KM and JS: Collaboration is very topical at the moment. I think this fascination is due in part to the fact that the art world seems to be shifting focus from the traditional art centres, such as New York and Paris, to Asia, where collaborative practices are much more commonplace, or where the meaning of collaboration might be different. In Indonesia especially, the focus really is on working together. As Andreas Siagian of LifePatch Collective says, it’s not DIY, its DIWO – Do It With Others! If you do anything in Yogya it’s almost always done collectively. The traditional Javanese concept of gotong royong (mutual assistance) has set up a premise for the way in which people work, which is independent of external institutions or government bodies and more centred on serving one’s community. This is not because there is a fascination to explore collective work as a theory, but more about the fact that traditionally in Java it is the only way you can get anything done, especially if you don’t have any money! You can’t rely on the government or art institutions to help you out. Most artists – for example, Mes 56, Taring Padi and Ruang Rupa – learn from each other collectively through sharing resources and working out of shared spaces, such as ACE House Collective and the KUNCI Cultural Studies Centre; or, as in the case of Apotek Komik and Survive Garage, together in the streets.

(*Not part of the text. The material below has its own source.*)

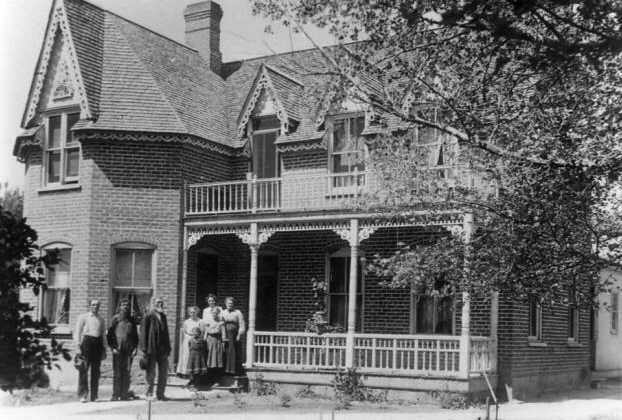 Find the location of a particular element. The image size is (622, 420). windows is located at coordinates (71, 142), (50, 287), (134, 288), (265, 146), (350, 144), (446, 317), (341, 274), (540, 331), (583, 331).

As far as the Instrument Builders Project is concerned, the common goal of building instruments coupled with a clear framework was key to creating a positive environment for these artists to work together closely and effectively: every good collaborative project has to have a strong framework specific to it. The framework cannot be formulaic, and even when an effective one is in place, cultural differences are not automatically going to disappear! In my experience, when you engage different cultures in a collaborative process, especially one as unusual and specific as instrument building, each culture’s frame of reference is going to be totally different. This can make for some very exciting outcomes but also, sometimes, for some weird, awkward moments. Working in Indonesia in this way can be very unpredictable; there can be a lot of subtext and unspoken assumptions, which as a curator you have to acknowledge and work through right from the start. The process can be as important, or more important, than the outcome.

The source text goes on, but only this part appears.